OpenAI Proposes Transferring 5 Percent Equity Stake to US Government Fund
OpenAI CEO Sam Altman proposed transferring approximately 5 percent of the company's equity, valued at roughly 42.6 billion dollars, to a US government-linked sovereign-style fund. The proposal aims to align OpenAI with national interests and ease regulatory friction over model safety and geopolitical risks.

OpenAI CEO Sam Altman proposed transferring approximately 5 percent of the company's equity to a US government-linked sovereign-style fund, according to reports from early July 2026. At OpenAI's current valuation, the stake would be worth roughly 42.6 billion dollars.
The proposal is designed to align OpenAI more closely with US national interests and reduce regulatory friction over model safety and geopolitical risks. It comes as the White House finalizes a voluntary framework for frontier AI model releases, expected to be announced the week of July 7, 2026.
The framework stems from a June 2 executive order on AI innovation and security. It would establish classified benchmarks and pre-release review windows for what the government defines as covered frontier models. Anthropic, Amazon, Microsoft, and Google are also participating in the framework's development.
Anthropic's Fable 5 model was restored globally on July 1, 2026, after a 19-day government-ordered suspension triggered by a jailbreak security finding.
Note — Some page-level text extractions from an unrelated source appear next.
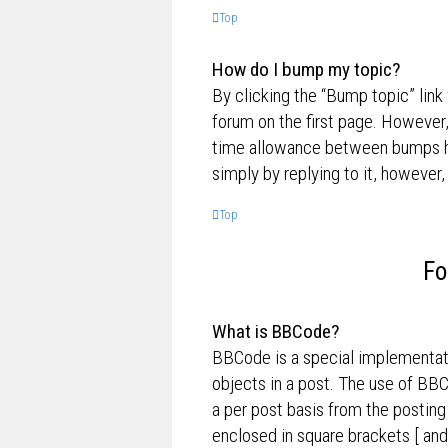
Top
How do I bump my topic?
By clicking the “Bump topic” link
forum on the first page. However,
time allowance between bumps has
simply by replying to it, however,
Top
Fo
What is BBCode?
BBCode is a special implementati
objects in a post. The use of BBC
a per post basis from the posting
enclosed in square brackets [ and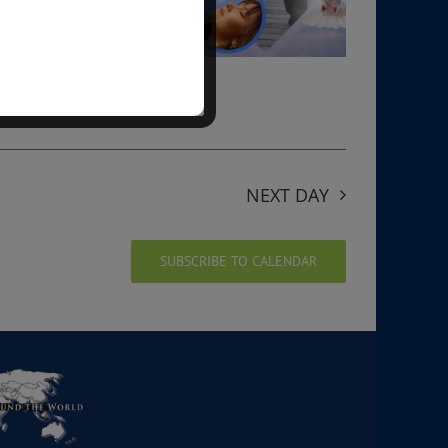
NEXT DAY
SUBSCRIBE TO CALENDAR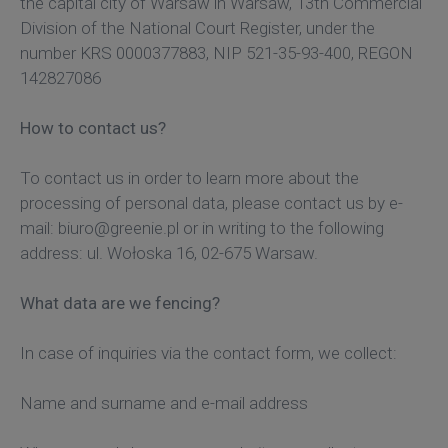
the capital city of Warsaw in Warsaw, 13th Commercial
Division of the National Court Register, under the
number KRS 0000377883, NIP 521-35-93-400, REGON
142827086
How to contact us?
To contact us in order to learn more about the
processing of personal data, please contact us by e-
mail: biuro@greenie.pl or in writing to the following
address: ul. Wołoska 16, 02-675 Warsaw.
What data are we fencing?
In case of inquiries via the contact form, we collect:
Name and surname and e-mail address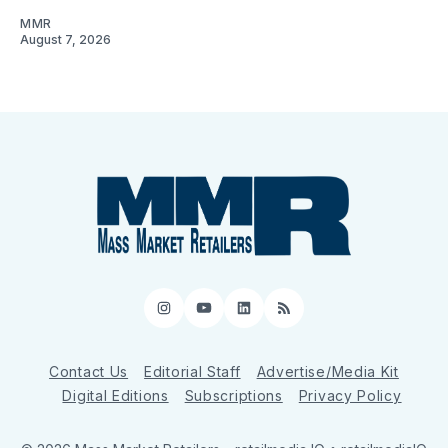
MMR
August 7, 2026
Instagram
YouTube
LinkedIn
RSS
Contact Us
Editorial Staff
Advertise/Media Kit
Digital Editions
Subscriptions
Privacy Policy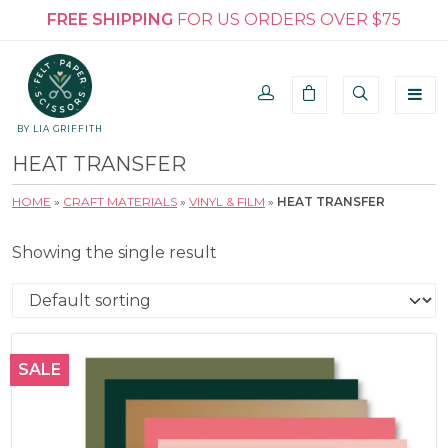
FREE SHIPPING
FOR US ORDERS OVER $75
BY LIA GRIFFITH
HEAT TRANSFER
HOME
»
CRAFT MATERIALS
»
VINYL & FILM
»
HEAT TRANSFER
Showing the single result
SALE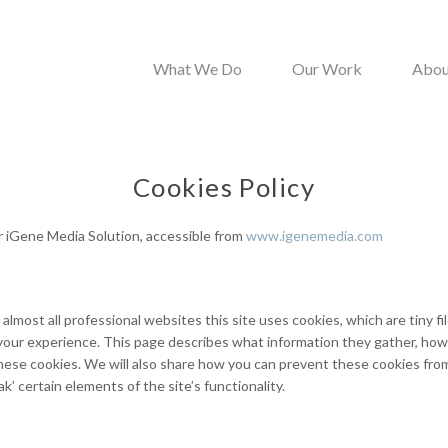
What We Do
Our Work
Abou
Cookies Policy
or iGene Media Solution, accessible from
www.igenemedia.com
almost all professional websites this site uses cookies, which are tiny f
your experience. This page describes what information they gather, ho
ese cookies. We will also share how you can prevent these cookies fr
’ certain elements of the site’s functionality.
The restoration came after Anthropic agreed to proactive threat detection requirements, pre-release government access to frontier models, and participation in a shared jailbreak risk-scoring framework.
The moves reflect a broader shift in how the largest AI companies are managing their relationships with the federal government. Companies that once operated with minimal government oversight are now negotiating directly with national security agencies over what their models can do and who can access them.
Google lost its final appeal against a 4.1 billion euro EU antitrust fine related to Android licensing practices on the same week, adding to the regulatory pressure facing major technology companies on both sides of the Atlantic.